Muchos años después, irreconocibles, con treinta kilos más y mucho pelo menos por cabeza, tras de habernos hecho la promesa de pagar la deuda ahorrando céntimo a céntimo el montante, que tuvimos a bien estimar suficiente para cubrir incluso los debidos y lícitos intereses, volvimos al Parque Nacional Nyungwe Forest en Ruanda. Para nosotros fue sorprendente encontrar un mundo irreconocible, en el que las motosierras habían deforestado a placer buena parte de la selva. Donde antes hubo aventureros amantes de la naturaleza salvaje, ahora había curiosos turistas aburguesados. Lo que fueran primitivas cabañas para atrevidos de escaso caudal, en las que un día nos alojamos, habían desaparecido, y ocupaba su lugar un soberbio y moderno emporio hotelero. Establecimientos de lujo y bungalow que ofrecían servicios de calidad, o espectaculares centros de recreo con pistas de tenis y casinos, rivalizaban por atraer a gentes del mundo entero. Compartían los espacios severos estudiosos y científicos de disciplinas dispares, especialmente antropólogos y naturalistas de nacionalidades distintas, que estudiaban mapas al detalle y portaban cámaras fotográficas y filmadoras dotadas de prestaciones sofisticadas, en pos del conocimiento de la conducta humana a través de la observación de la conducta de los primates. 

Y algo más sombroso e increíble, amigo lector.

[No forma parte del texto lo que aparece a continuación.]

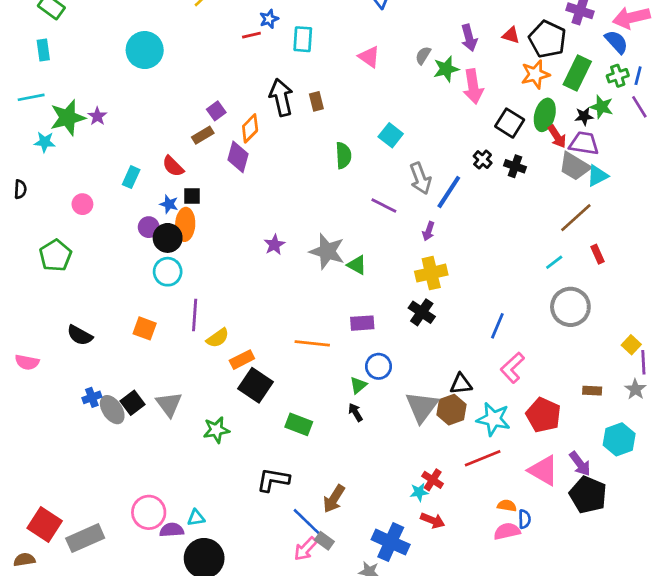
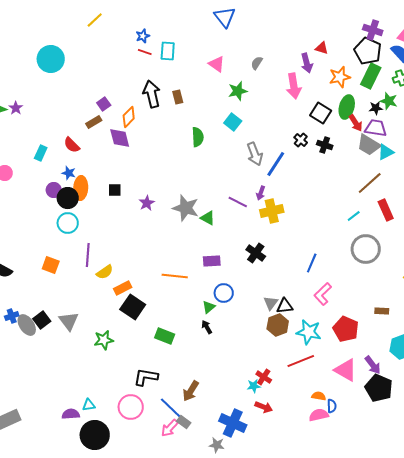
red line: (251, 35) -> (145, 52), moved, turned 32
purple arrow: (469, 38) -> (307, 63), moved
black pentagon: (547, 39) -> (368, 51), moved
green star: (446, 69) -> (238, 91), moved
purple diamond: (238, 157) -> (120, 138), turned -30
black square: (192, 196) -> (115, 190), moved
purple line: (384, 205) -> (238, 202), moved
red rectangle: (597, 254) -> (386, 210), size x1.5
yellow cross: (431, 273) -> (272, 211), moved
gray triangle: (422, 407) -> (271, 303), moved, size x0.6
pink circle: (149, 512) -> (131, 407), moved

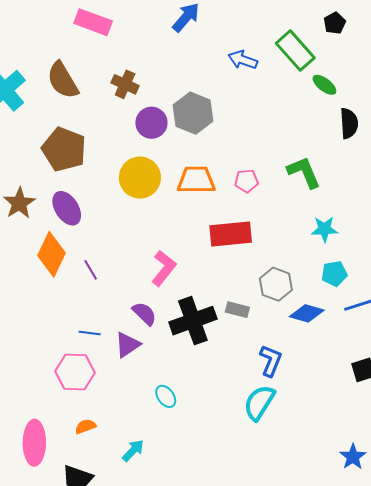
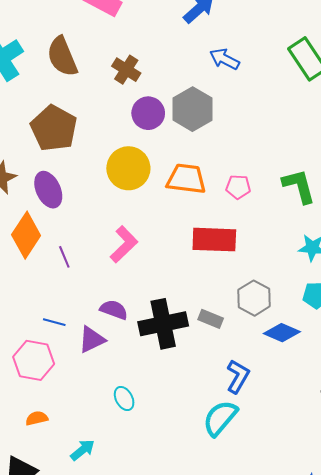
blue arrow: (243, 60) -> (224, 59), moved
pink L-shape: (164, 268) -> (124, 244), moved
purple semicircle: (144, 314) -> (114, 310), turned -32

Los turistas o viajeros americanos, japoneses, chinos, australianos, europeos…. buscaban a dos hombres blancos que, según la nueva tradición hutu, introducidos cuarenta años atrás en la selva virgen, e inexplicablemente adaptados a la  vida arbórea, se habían emparejado con dos chimpancés y tenido descendencia con ellas. Ladrón de Guevara y yo, asombrados, nos mirábamos atónitos porque… ¡hablaban de nosotros! Para los aborígenes, ahora, éramos leyendarios, míticos hombres-mono de origen español que saltábamos de rama en rama: postales, calendarios, pelotas, revistas y libros, camisetas, ceniceros, bolígrafos y mil objetos más, estampados con nuestra imagen juvenil desnuda y ensangrentada, se vendían como reclamo y souvenir en todas las esquinas.